Some time ago, we published an article called Machine Learning in a Nutshell that became one of the most viewed posts in our blog. As such, we’ve decided to continue our series of publications about what it takes to build and deliver an AI-based solution, where to get talent and resources, how to save costs and streamline development with reusable code, etc to better guide you along your digital transformation journey.
This article will provide an overview of some of the most effective and widely used libraries and languages for machine learning (ML) and deep learning (DL) solutions engineering and deployment. The tools chosen for this overview prove to have all of the basic features required for ML or DL project development.

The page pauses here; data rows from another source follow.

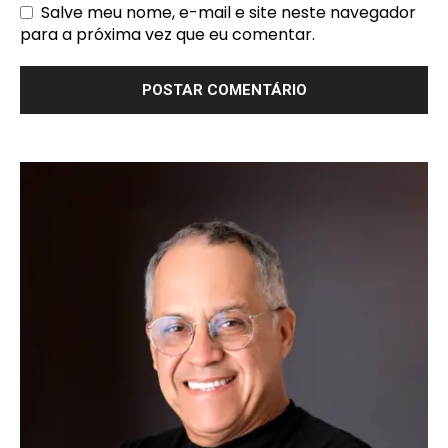
Salve meu nome, e-mail e site neste navegador
para a próxima vez que eu comentar.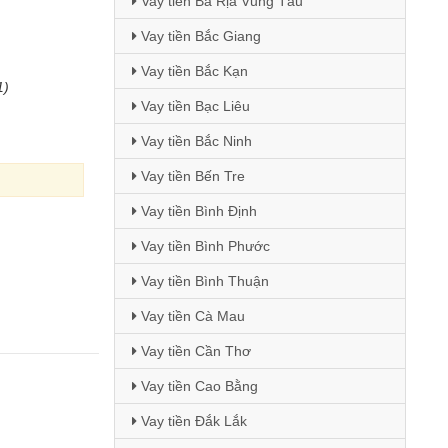
Vay tiền Bà Rịa Vũng Tàu
Vay tiền Bắc Giang
Vay tiền Bắc Kạn
1)
Vay tiền Bạc Liêu
Vay tiền Bắc Ninh
Vay tiền Bến Tre
Vay tiền Bình Định
Vay tiền Bình Phước
Vay tiền Bình Thuận
Vay tiền Cà Mau
Vay tiền Cần Thơ
Vay tiền Cao Bằng
Vay tiền Đắk Lắk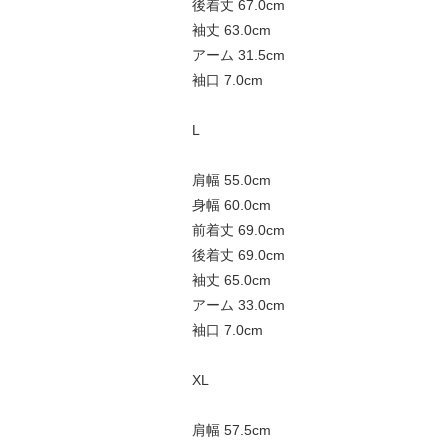
後着丈 67.0cm
袖丈 63.0cm
アーム 31.5cm
袖口 7.0cm
L
肩幅 55.0cm
身幅 60.0cm
前着丈 69.0cm
後着丈 69.0cm
袖丈 65.0cm
アーム 33.0cm
袖口 7.0cm
XL
肩幅 57.5cm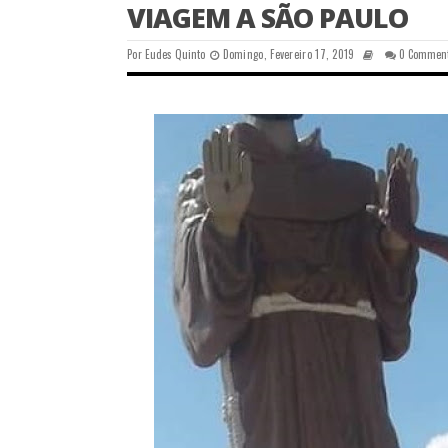
VIAGEM A SÃO PAULO
Por
Eudes Quinto
Domingo, Fevereiro 17, 2019
0 Commen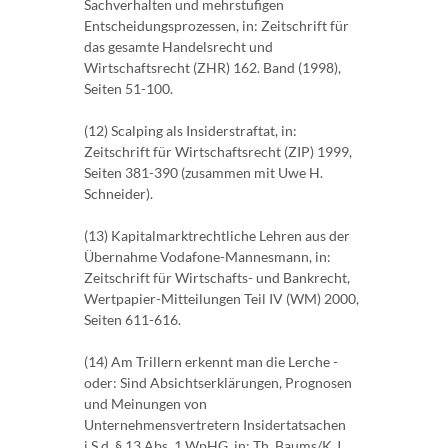
Sachverhalten und mehrstufigen
Entscheidungsprozessen, in: Zeitschrift für
das gesamte Handelsrecht und
Wirtschaftsrecht (ZHR) 162. Band (1998),
Seiten 51-100.
(12) Scalping als Insiderstraftat, in:
Zeitschrift für Wirtschaftsrecht (ZIP) 1999,
Seiten 381-390 (zusammen mit Uwe H.
Schneider).
(13) Kapitalmarktrechtliche Lehren aus der
Übernahme Vodafone-Mannesmann, in:
Zeitschrift für Wirtschafts- und Bankrecht,
Wertpapier-Mitteilungen Teil IV (WM) 2000,
Seiten 611-616.
(14) Am Trillern erkennt man die Lerche -
oder: Sind Absichtserklärungen, Prognosen
und Meinungen von
Unternehmensvertretern Insidertatsachen
i.S.d. § 13 Abs. 1 WpHG, in: Th. Baums/K.J.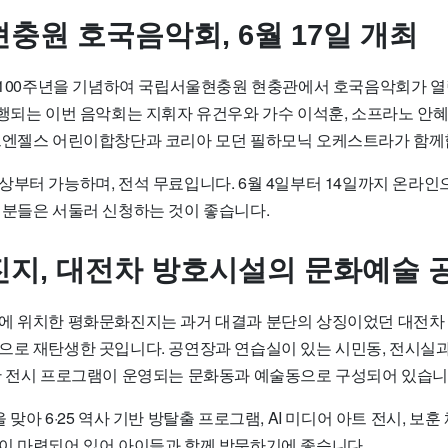
충원 호국음악회, 6월 17일 개최
동 100주년을 기념하여 국립서울현충원 현충관에서
호국음악회
가 열
진행되는 이번 음악회는 지휘자 유건우와 가수 이석훈, 소프라노 안혜
드엔젤스 어린이합창단과 코리아 모던 필하모닉 오케스트라가 함께
상부터 가능하며, 전석 무료입니다. 6월 4일부터 14일까지 온라인
 분들은 서둘러 신청하는 것이 좋습니다.
지, 대전차 방호시설의 문화예술 
로에 위치한
평화문화진지
는 과거 대결과 분단의 상징이었던 대전차
으로 재탄생한 곳입니다. 공연장과 연습실이 있는 시민동, 전시실
한 전시 프로그램이 운영되는 문화동과 예술동으로 구성되어 있습니
맞아 6·25 역사 기반 방탈출 프로그램, AI 미디어 아트 전시, 보훈
이 마련되어 있어 아이들과 함께 방문하기에 좋습니다.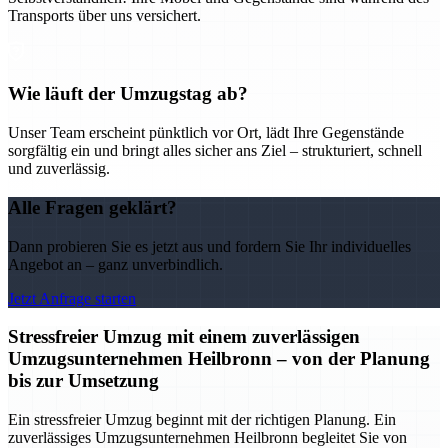
Transports über uns versichert.
Wie läuft der Umzugstag ab?
Unser Team erscheint pünktlich vor Ort, lädt Ihre Gegenstände
sorgfältig ein und bringt alles sicher ans Ziel – strukturiert, schnell
und zuverlässig.
Alle Fragen geklärt?
Dann probieren Sie es jetzt aus und fordern Sie Ihr individuelles
Angebot an – ganz unverbindlich.
Jetzt Anfrage starten
Stressfreier Umzug mit einem zuverlässigen
Umzugsunternehmen Heilbronn – von der Planung
bis zur Umsetzung
Ein stressfreier Umzug beginnt mit der richtigen Planung. Ein
zuverlässiges Umzugsunternehmen Heilbronn begleitet Sie von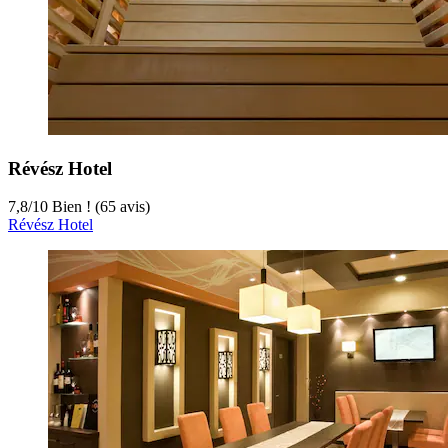
Révész Hotel
7,8
/
10
Bien ! (65 avis)
Révész Hotel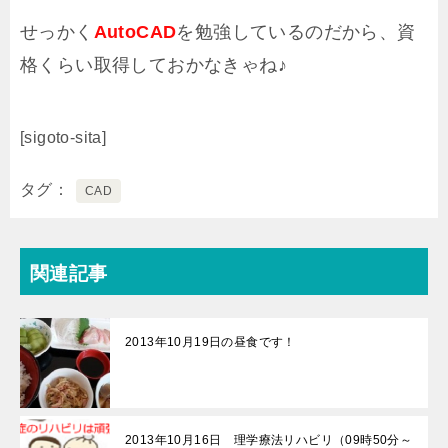
せっかく
AutoCAD
を勉強しているのだから、資
格くらい取得しておかなきゃね♪
[sigoto-sita]
タグ
CAD
関連記事
2013年10月19日の昼食です！
2013年10月16日 理学療法リハビリ（09時50分～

The R language was created for solving statistical problems and is very popular among data analysts. Its main limitation is that it is poorly suited for solving problems not related to data analytics and visualization.
Additionally, R has issues with scalability. It’s a single-threaded language that runs in RAM, so it’s memory-constrained, while Python has full support for multi-threading and doesn’t have memory issues.
Python is a general-purpose language and can be successfully applied to various ML and DL tasks. That explains why Python has gained tremendous popularity and has become lingua franca in the machine learning community over the past couple of years.
Today, any modern ML or DL library provides Python API, which makes decision making much easier: just use Python and you’ll be good! It’s a very simple and easy-to-learn language.
The language itself is very simple and therefore easy to learn. Furthermore, you don’t have to know Python from inside out to be able to experiment with ML and create ML algorithms.
According to Python Anywhere, there are between 2,8 and 4 million Python developers available globally. As per Stack Overflow, Python is the fastest-growing major programming language of the past years.
From Q3 2017 to Q2 2018, Python Developer jobs have almost doubled all over the world, which should give you a better understanding of how popular the language is when it comes to ML development.
In traditional software development, you spend most of your programming time in text editors or IDE, while in Data Science, most of the code is written in Jupyter Notebook.
This is a simple and powerful data analysis tool that allows you to write code in Python, R and other languages, add text descriptions to Markdown, as well as embed graphs and charts directly into an interactive web page.
In addition, Google has recently released the free Google Colab service, which is a cloud version of Jupyter Notebook that provides an opportunity to perform calculations on the CPU and GPU. It has all of the necessary Python ML libraries already installed so you can start right there if you are too lazy to install anything locally.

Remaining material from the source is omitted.